Let us consider that the $$n+1$$th-degree QB curve determined by control points $$\{ \mathrm{P}_{i}^{*} \} _{i = 0}^{n + 1} \in \mathbb{R}^{d}$$, $$d = 2,3$$, has the following form:

$$\mathbf{r}^{*}(\theta ) = \sum_{i = 0}^{n + 1} \mathrm{P}_{i}^{*}b_{i,n + 1}(\theta ),$$
(3)

where $$\{ b_{i,n + 1}(\theta )\}_{i = 0}^{n + 1}$$ are $$n+1$$th degree QB basis functions.

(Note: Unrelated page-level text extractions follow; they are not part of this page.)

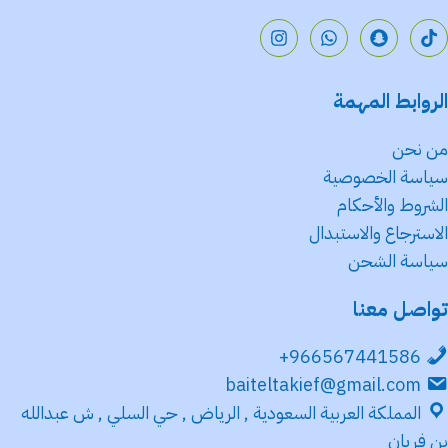
الروابط المهمة
من نحن
سياسة الخصوصية
الشروط والأحكام
الاسترجاع والاستبدال
سياسة الشحن
تواصل معنا
966567441586+
baiteltakief@gmail.com
المملكة العربية السعودية , الرياض , حي السلي , ش عبدالله
بن فريان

The degree reduction of the so-called QB curve refers to finding the low mth-degree QB curve ($$m\leq n$$) whose control points are $$\{ \mathrm{P}_{i} \} _{i = 0}^{m} \in \mathbb{R}^{d}$$, $$d = 2,3$$,

$$\mathbf{r}(\theta ) = \sum_{i = 0}^{m} \mathrm{P}_{i}b_{i,m}(\theta )$$
(4)

such that the distance between the two curves is minimized under a certain distance function $$d(\mathbf{r}^{*}(\theta ),\mathbf{r}(\theta ))$$.

In order to obtain the explicit expression of an approximating QB curve, we choose to use the $$L_{2}$$-norm to measure the degree of the approximating curve before and after reduction as a whole, and define its “distance” as follows:

$$d^{2}\bigl(\mathbf{r}^{*}(\theta ),\mathbf{r}(\theta ) \bigr) = \int _{ 0}^{ 1} \bigl\Vert \mathbf{r}^{*}(\theta ) - \mathbf{r}(\theta ) \bigr\Vert _{2}^{2}\,\mathrm{d}\theta .$$
(5)

The above equation is a vector function, and the labels $$\mathbf{r}^{*}(\theta ) = (\mathrm{r}_{1}^{*}(\theta ),\mathrm{r}_{2}^{*}(\theta ),\ldots,\mathrm{r}_{s}^{*}(\theta ))$$ and $$\mathbf{r}(\theta ) = (\mathrm{r}_{1}(\theta ),\mathrm{r}_{2}(\theta ),\ldots,\mathrm{r}_{s}(\theta ))$$ are introduced to transform the vector function into the minimized component function

$$d^{2}\bigl(\mathrm{r}_{j}^{*}(\theta ), \mathrm{r}_{j}(\theta )\bigr) = \int _{ 0}^{ 1} \bigl[\mathrm{r}_{j}^{*}( \theta ) - \mathrm{r}_{j}(\theta )\bigr]^{2} \,\mathrm{d}\theta , \quad j = 1,2,\ldots,s.$$
(6)

Thus, Eq. (5) can be determined by Eq. (7)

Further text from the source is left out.